» **Dataset entries**

=== Begin Enclosure ===

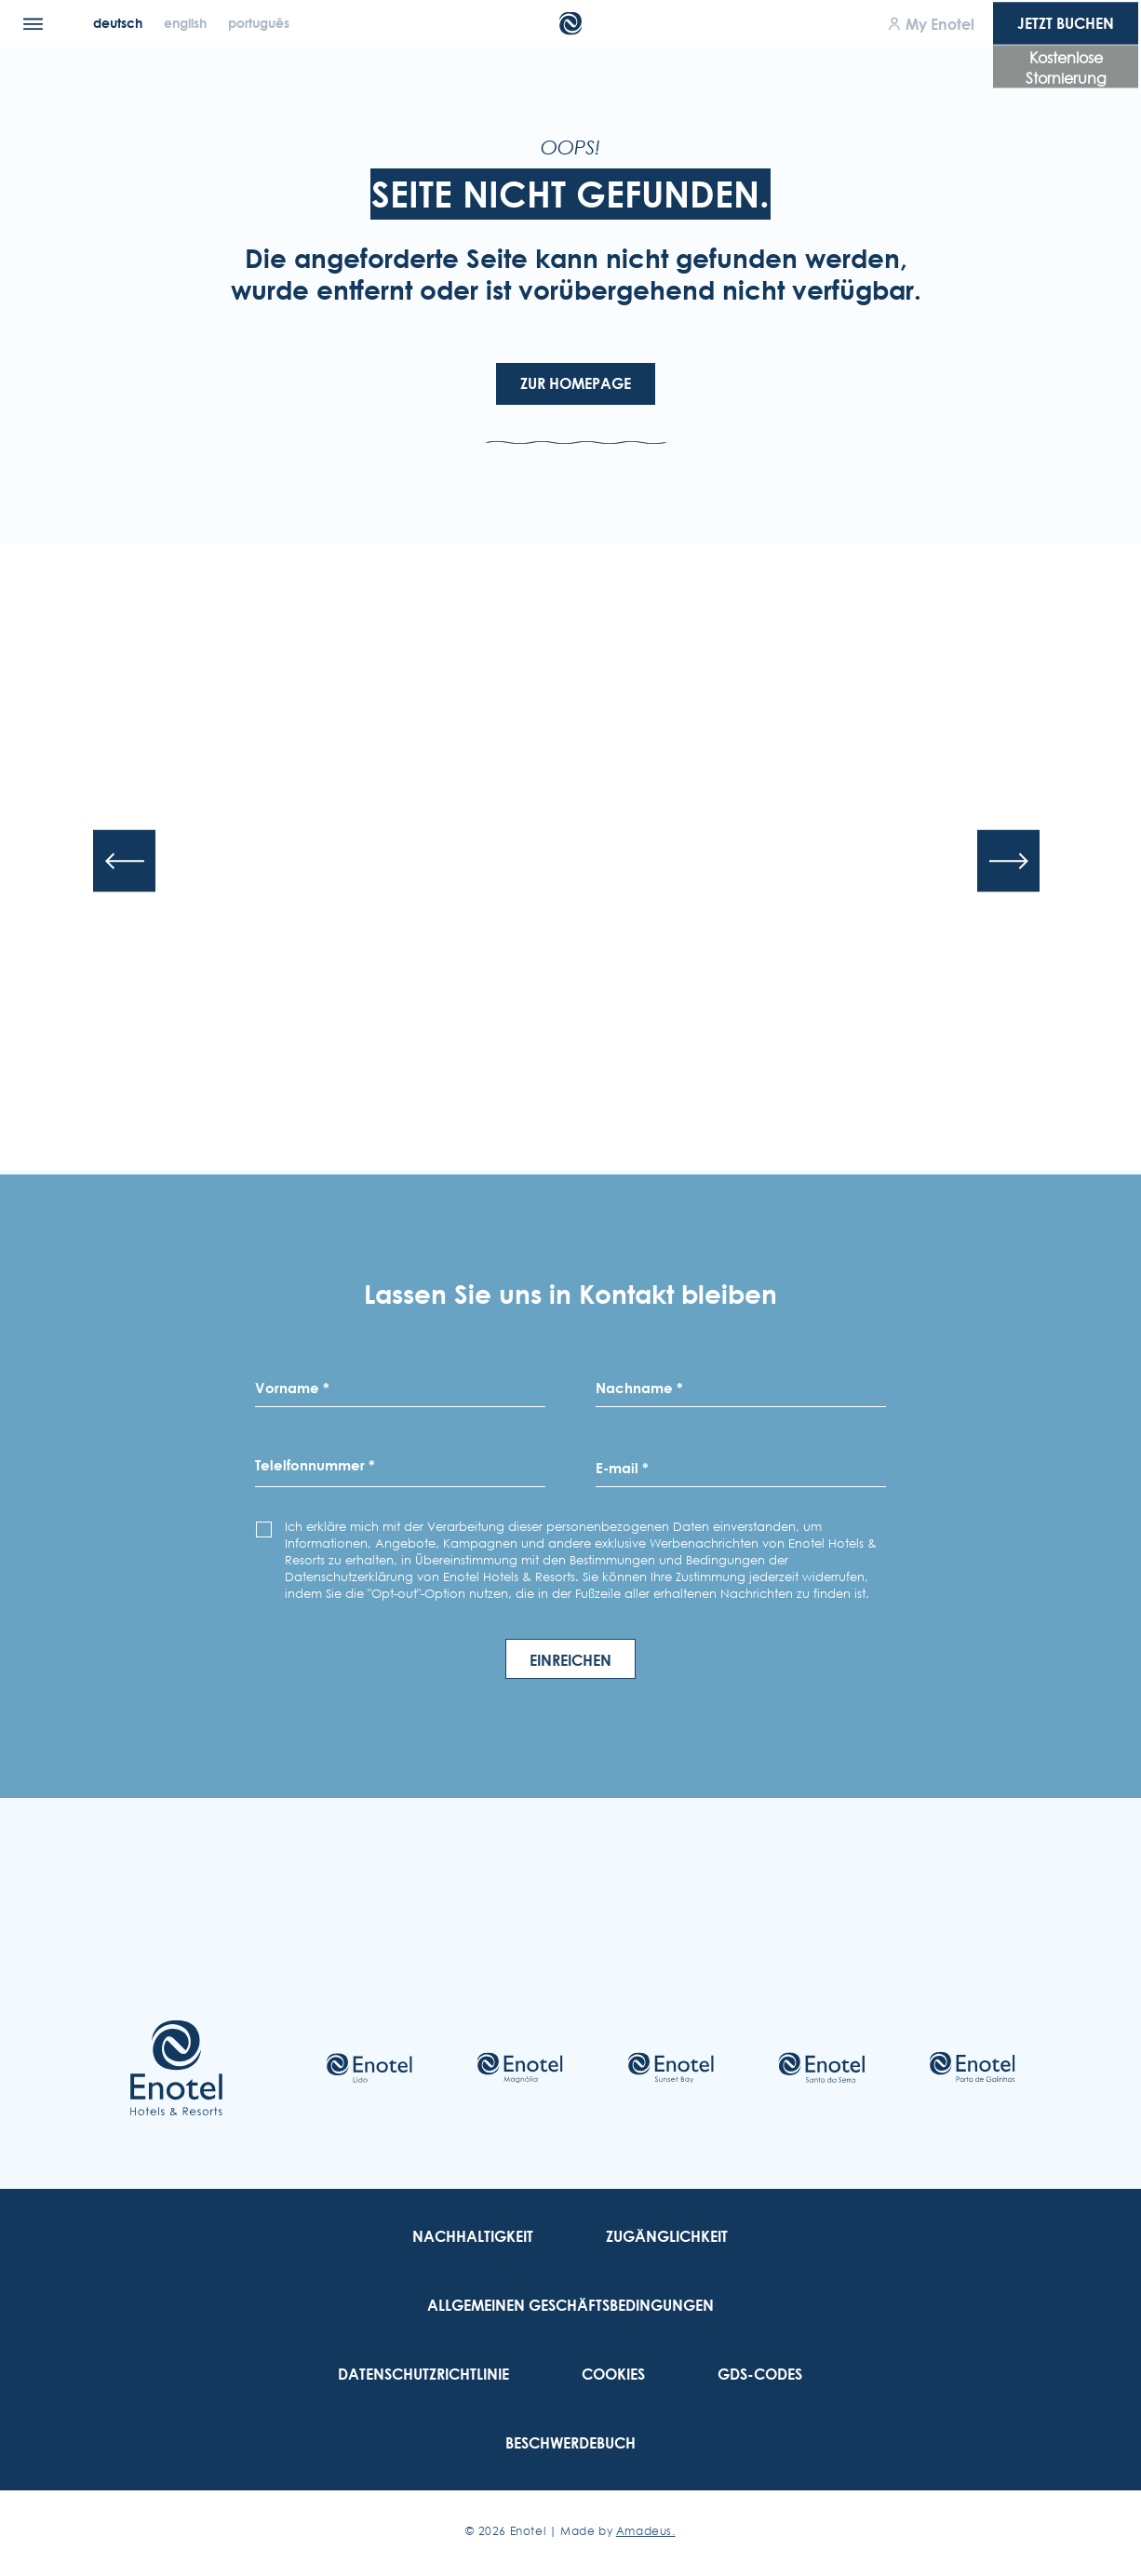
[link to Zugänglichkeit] (667, 2236)
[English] (187, 23)
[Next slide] (1008, 860)
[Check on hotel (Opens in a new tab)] (369, 2068)
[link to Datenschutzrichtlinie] (423, 2374)
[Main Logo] (571, 23)
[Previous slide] (124, 860)
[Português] (258, 23)
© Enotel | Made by (570, 2531)
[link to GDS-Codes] (760, 2374)
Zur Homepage (575, 383)
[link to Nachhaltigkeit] (472, 2236)
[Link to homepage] (176, 2068)
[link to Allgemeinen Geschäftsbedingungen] (570, 2305)
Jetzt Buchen (1065, 23)
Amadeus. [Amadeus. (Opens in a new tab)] (646, 2531)
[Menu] (33, 23)
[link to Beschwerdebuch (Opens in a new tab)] (570, 2443)
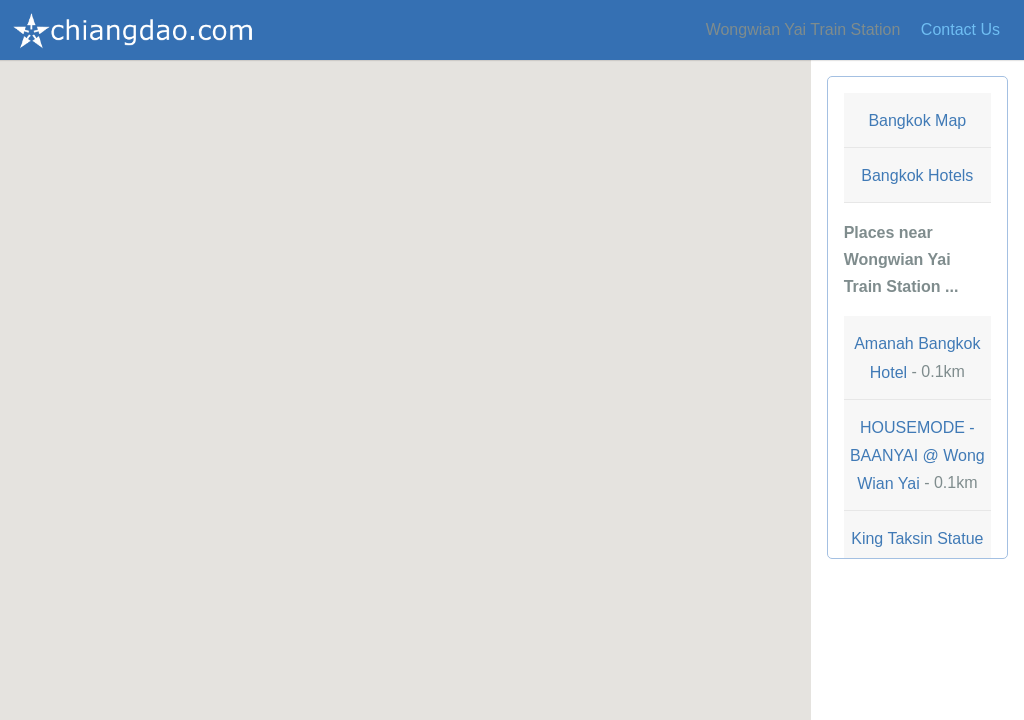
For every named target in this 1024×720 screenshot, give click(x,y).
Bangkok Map (917, 120)
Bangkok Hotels (917, 175)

=== End Enclosure ===

» **What the task requires**
Could you copy out every record exactly, minus the pictures?

» **Solution to this exercise**
[link to Zugänglichkeit] (667, 2236)
[English] (187, 23)
[Next slide] (1008, 860)
[Check on hotel (Opens in a new tab)] (369, 2068)
[link to Datenschutzrichtlinie] (423, 2374)
[Main Logo] (571, 23)
[Previous slide] (124, 860)
[Português] (258, 23)
© Enotel | Made by (570, 2531)
[link to GDS-Codes] (760, 2374)
Zur Homepage (575, 383)
[link to Nachhaltigkeit] (472, 2236)
[Link to homepage] (176, 2068)
[link to Allgemeinen Geschäftsbedingungen] (570, 2305)
Jetzt Buchen (1065, 23)
Amadeus. [Amadeus. (Opens in a new tab)] (646, 2531)
[Menu] (33, 23)
[link to Beschwerdebuch (Opens in a new tab)] (570, 2443)
For every named target in this 1024×720 screenshot, give click(x,y).
Bangkok Map (917, 120)
Bangkok Hotels (917, 175)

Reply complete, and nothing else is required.